With shoppers counting every penny, retailers need the most accurate supply chain data to manage demand during the peak Black Friday and Christmas sales period

Planning for uncertainty

When UK consumer confidence figures were published last month, they showed confidence at its lowest level since records began close to 50 years ago. But later the same day, retail sales figures published by the Office for National Statistics showed consumer spending had actually increased during July, which the ONS put down to promotions on Amazon Prime Day that month.

This uncertainty is what retailers are trying to get to grips with ahead of this year’s peak period in the run up to Christmas. Will shoppers be searching for even more Black Friday bargains as they feel the squeeze of rising energy bills, or will they be forced to budget carefully and put off Christmas spending until the last minute? Will families focus on their children and forego presents for adults, or will Christmas indulgences still make it into online shopping baskets as consumers tire of financial doom and gloom and splurge on much needed enjoyment?
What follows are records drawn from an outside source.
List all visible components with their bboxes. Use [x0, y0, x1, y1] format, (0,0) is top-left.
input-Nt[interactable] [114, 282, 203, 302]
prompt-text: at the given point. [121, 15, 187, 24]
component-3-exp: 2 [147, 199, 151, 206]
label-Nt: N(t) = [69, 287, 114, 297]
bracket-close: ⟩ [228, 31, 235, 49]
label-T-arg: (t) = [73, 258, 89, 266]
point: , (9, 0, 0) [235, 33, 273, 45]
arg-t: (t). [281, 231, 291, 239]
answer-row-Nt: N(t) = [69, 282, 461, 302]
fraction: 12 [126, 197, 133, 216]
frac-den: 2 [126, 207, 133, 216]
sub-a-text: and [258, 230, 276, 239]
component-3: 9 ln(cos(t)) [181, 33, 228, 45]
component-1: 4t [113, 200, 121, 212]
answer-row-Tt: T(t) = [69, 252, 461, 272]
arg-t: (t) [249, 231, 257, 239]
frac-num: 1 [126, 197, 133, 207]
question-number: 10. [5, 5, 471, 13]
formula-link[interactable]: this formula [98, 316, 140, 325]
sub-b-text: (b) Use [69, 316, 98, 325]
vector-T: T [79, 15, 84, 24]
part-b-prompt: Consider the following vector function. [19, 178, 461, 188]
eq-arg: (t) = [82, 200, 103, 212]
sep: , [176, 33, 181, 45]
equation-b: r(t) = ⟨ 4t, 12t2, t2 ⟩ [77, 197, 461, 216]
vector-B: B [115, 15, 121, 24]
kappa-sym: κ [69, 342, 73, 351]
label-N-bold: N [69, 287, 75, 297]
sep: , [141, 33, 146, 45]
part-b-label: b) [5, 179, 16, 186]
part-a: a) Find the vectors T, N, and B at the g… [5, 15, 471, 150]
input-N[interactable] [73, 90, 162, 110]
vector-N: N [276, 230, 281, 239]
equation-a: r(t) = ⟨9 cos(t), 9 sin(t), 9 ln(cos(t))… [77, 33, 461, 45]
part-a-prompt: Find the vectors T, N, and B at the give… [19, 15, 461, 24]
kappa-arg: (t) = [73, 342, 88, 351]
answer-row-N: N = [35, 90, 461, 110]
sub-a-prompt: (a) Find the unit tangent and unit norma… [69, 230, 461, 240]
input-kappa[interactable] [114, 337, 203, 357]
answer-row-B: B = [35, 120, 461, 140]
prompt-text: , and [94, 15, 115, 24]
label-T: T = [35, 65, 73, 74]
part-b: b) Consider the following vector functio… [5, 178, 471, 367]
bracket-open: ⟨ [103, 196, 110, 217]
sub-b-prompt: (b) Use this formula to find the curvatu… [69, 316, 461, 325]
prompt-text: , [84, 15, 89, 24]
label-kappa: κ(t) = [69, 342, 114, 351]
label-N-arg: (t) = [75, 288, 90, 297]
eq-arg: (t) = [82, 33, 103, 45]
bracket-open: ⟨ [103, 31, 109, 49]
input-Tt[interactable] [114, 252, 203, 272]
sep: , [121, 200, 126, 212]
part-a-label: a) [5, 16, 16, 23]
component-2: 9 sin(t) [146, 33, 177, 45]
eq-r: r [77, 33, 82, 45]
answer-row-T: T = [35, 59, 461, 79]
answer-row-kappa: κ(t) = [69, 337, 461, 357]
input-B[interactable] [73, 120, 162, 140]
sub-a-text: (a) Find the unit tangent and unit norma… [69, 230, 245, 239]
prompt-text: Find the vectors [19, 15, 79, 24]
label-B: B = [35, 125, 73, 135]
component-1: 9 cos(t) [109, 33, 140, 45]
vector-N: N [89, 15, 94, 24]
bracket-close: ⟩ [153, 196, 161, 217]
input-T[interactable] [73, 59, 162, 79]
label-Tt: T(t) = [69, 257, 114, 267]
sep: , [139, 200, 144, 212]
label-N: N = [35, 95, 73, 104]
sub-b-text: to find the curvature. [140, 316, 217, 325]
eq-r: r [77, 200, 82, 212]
The new government’s energy price cap has taken away some of the uncertainty for households around bills this winter, but inflation is still hurting shoppers’ spending power – and retailers’ ability to offer discounts, faced with their own rising energy and staff costs. Add in supply chains that are battling with continued global disruption, and retailers need to be prepared to handle a peak that may fluctuate like never before.
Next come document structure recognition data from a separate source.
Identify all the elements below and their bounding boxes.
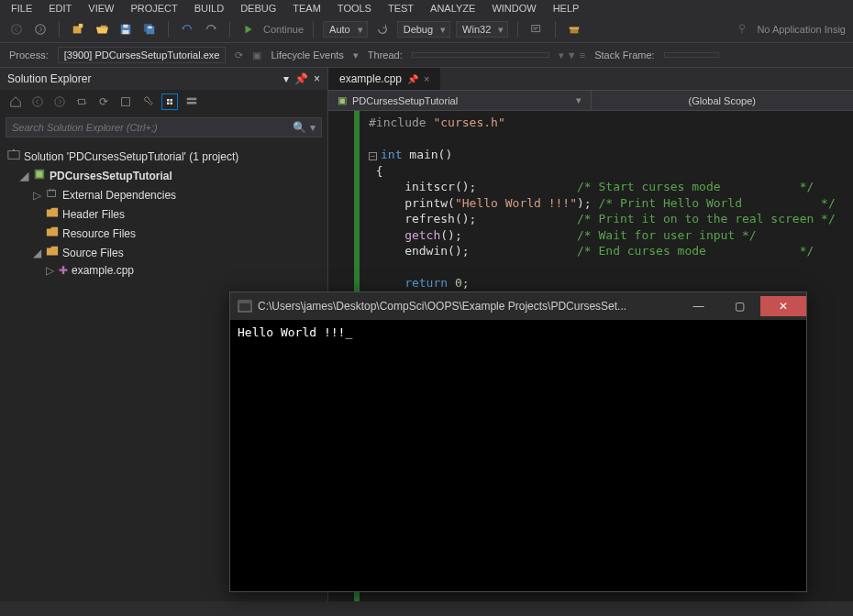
properties-icon[interactable] — [139, 94, 156, 110]
platform-combo[interactable]: Win32 — [456, 21, 508, 38]
menu-item-team[interactable]: TEAM — [293, 3, 321, 14]
save-icon[interactable] — [116, 20, 135, 38]
menu-item-test[interactable]: TEST — [388, 3, 414, 14]
separator — [313, 21, 314, 38]
svg-point-1 — [36, 25, 46, 35]
svg-rect-11 — [570, 27, 580, 29]
example-cpp-node[interactable]: ▷ ✚ example.cpp — [7, 262, 320, 279]
svg-rect-29 — [238, 301, 251, 303]
folder-icon — [46, 206, 59, 222]
console-titlebar[interactable]: C:\Users\james\Desktop\CompSci\OOPS\Exam… — [230, 292, 806, 320]
close-button[interactable]: ✕ — [760, 296, 806, 316]
solution-explorer-toolbar: ⟳ — [0, 90, 327, 114]
solution-search[interactable]: 🔍 ▾ — [6, 117, 322, 138]
expand-arrow-icon[interactable]: ◢ — [33, 247, 42, 259]
lifecycle-label[interactable]: Lifecycle Events — [271, 50, 343, 60]
console-title-path: C:\Users\james\Desktop\CompSci\OOPS\Exam… — [258, 300, 678, 313]
minimize-button[interactable]: — — [678, 296, 719, 316]
scope-global[interactable]: (Global Scope) — [592, 91, 854, 110]
config-combo[interactable]: Auto — [323, 21, 368, 38]
menu-item-edit[interactable]: EDIT — [49, 3, 72, 14]
scope-project[interactable]: ▣ PDCursesSetupTutorial ▾ — [328, 91, 592, 110]
maximize-button[interactable]: ▢ — [719, 296, 760, 316]
expand-arrow-icon[interactable]: ◢ — [20, 170, 29, 182]
open-icon[interactable] — [93, 20, 111, 38]
pin-icon[interactable]: 📌 — [294, 72, 308, 85]
menu-item-view[interactable]: VIEW — [88, 3, 114, 14]
header-files-node[interactable]: Header Files — [7, 204, 320, 224]
svg-rect-17 — [167, 99, 170, 102]
dropdown-icon[interactable]: ▾ — [283, 72, 289, 85]
svg-rect-24 — [13, 149, 15, 151]
refresh-icon[interactable] — [373, 20, 392, 38]
sync-icon[interactable] — [73, 94, 90, 110]
svg-rect-21 — [187, 98, 197, 101]
svg-rect-20 — [171, 103, 173, 105]
editor-tabbar: example.cpp 📌 × — [328, 68, 853, 91]
process-selector[interactable]: [3900] PDCursesSetupTutorial.exe — [58, 47, 227, 63]
back-button[interactable] — [7, 20, 26, 38]
menu-item-tools[interactable]: TOOLS — [338, 3, 371, 14]
back-nav-icon[interactable] — [29, 94, 46, 110]
cpp-file-icon: ✚ — [59, 264, 68, 277]
expand-arrow-icon[interactable]: ▷ — [33, 189, 42, 202]
app-insights-icon[interactable] — [733, 20, 751, 38]
stack-label: Stack Frame: — [594, 50, 654, 60]
redo-icon[interactable] — [202, 20, 220, 38]
fwd-nav-icon[interactable] — [51, 94, 68, 110]
continue-label[interactable]: Continue — [263, 24, 304, 35]
save-all-icon[interactable] — [140, 20, 159, 38]
undo-icon[interactable] — [178, 20, 196, 38]
cpp-scope-icon: ▣ — [338, 94, 347, 106]
toolbox-icon[interactable] — [565, 20, 583, 38]
pin-icon[interactable]: 📌 — [407, 74, 418, 84]
menu-item-project[interactable]: PROJECT — [130, 3, 177, 14]
menu-item-analyze[interactable]: ANALYZE — [430, 3, 475, 14]
menu-item-window[interactable]: WINDOW — [492, 3, 536, 14]
solution-icon — [7, 148, 20, 164]
ext-deps-label: External Dependencies — [62, 189, 176, 202]
svg-rect-22 — [187, 102, 197, 104]
solution-tree: Solution 'PDCursesSetupTutorial' (1 proj… — [0, 141, 327, 284]
menu-item-help[interactable]: HELP — [553, 3, 580, 14]
thread-label: Thread: — [368, 50, 403, 60]
menu-item-debug[interactable]: DEBUG — [240, 3, 276, 14]
lifecycle-icon[interactable]: ▣ — [252, 50, 261, 61]
refresh-process-icon[interactable]: ⟳ — [235, 50, 243, 61]
source-files-node[interactable]: ◢ Source Files — [7, 243, 320, 262]
continue-icon[interactable] — [239, 20, 258, 38]
home-icon[interactable] — [7, 94, 24, 110]
folder-icon — [46, 245, 59, 260]
menu-item-build[interactable]: BUILD — [194, 3, 224, 14]
menu-item-file[interactable]: FILE — [11, 3, 32, 14]
expand-arrow-icon[interactable]: ▷ — [46, 264, 55, 277]
find-icon[interactable] — [527, 20, 546, 38]
svg-rect-3 — [79, 24, 83, 28]
forward-button[interactable] — [31, 20, 50, 38]
svg-rect-23 — [8, 151, 19, 160]
console-window[interactable]: C:\Users\james\Desktop\CompSci\OOPS\Exam… — [229, 292, 807, 592]
show-all-files-icon[interactable] — [161, 94, 178, 110]
close-icon[interactable]: × — [314, 72, 320, 85]
editor-tab[interactable]: example.cpp 📌 × — [328, 68, 441, 90]
solution-node[interactable]: Solution 'PDCursesSetupTutorial' (1 proj… — [7, 147, 320, 166]
project-node[interactable]: ◢ PDCursesSetupTutorial — [7, 166, 320, 185]
refresh-tree-icon[interactable]: ⟳ — [95, 94, 112, 110]
external-deps-node[interactable]: ▷ External Dependencies — [7, 185, 320, 204]
separator — [168, 21, 169, 38]
close-icon[interactable]: × — [424, 73, 429, 84]
window-buttons: — ▢ ✕ — [678, 296, 806, 316]
collapse-icon[interactable] — [117, 94, 134, 110]
svg-rect-6 — [123, 30, 129, 34]
solution-explorer-title: Solution Explorer — [7, 72, 91, 85]
view-mode-icon[interactable] — [183, 94, 200, 110]
resource-files-node[interactable]: Resource Files — [7, 224, 320, 243]
new-project-icon[interactable] — [69, 20, 87, 38]
thread-selector[interactable] — [412, 52, 549, 58]
example-cpp-label: example.cpp — [72, 264, 134, 277]
solution-config-combo[interactable]: Debug — [397, 21, 450, 38]
search-icon[interactable]: 🔍 — [293, 121, 306, 134]
solution-search-input[interactable] — [12, 122, 293, 133]
no-app-insights-label: No Application Insig — [757, 24, 846, 35]
stackframe-selector[interactable] — [664, 52, 719, 58]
Accurate, accessible supply chain data is the key ingredient that will improve retailers’ ability to respond to changes in customer demand – and protect margins – in the following ways:

Identifying improvements
Are you ready for a sudden spike in demand? Is your system prepared for a delay by one of your main suppliers? Retailers can get on the front foot by assessing the accuracy of their inventory management. Our bespoke supply chain software, Vector, brings together stock data from all sales channels and across multiple warehouse and order fulfilment sites, as well as tracking freight status. With a detailed, integrated overview of how a supply chain is performing now, retailers can quickly evaluate where improvements need to be made – before peak hits.

The control tower view
Last year was the first truly omnichannel peak, after the shift to online shopping during the pandemic. But the change is here to stay, and a control tower view is essential for retailers to manage all their channels in a responsive way. Constantly reviewing and acting on data from each channel lets retailers make quick – and profitable – decisions, such as moving stock from stores to an online warehouse, if that is where demand is highest.

Plan – then plan again
Effective supply chains are ready for uncertainty – and that matters more during peak than at any other time of year. Retailers can use accurate stock inventory management data to review multiple scenarios and create models to respond to spikes in demand or disruption, and avoid empty shelves.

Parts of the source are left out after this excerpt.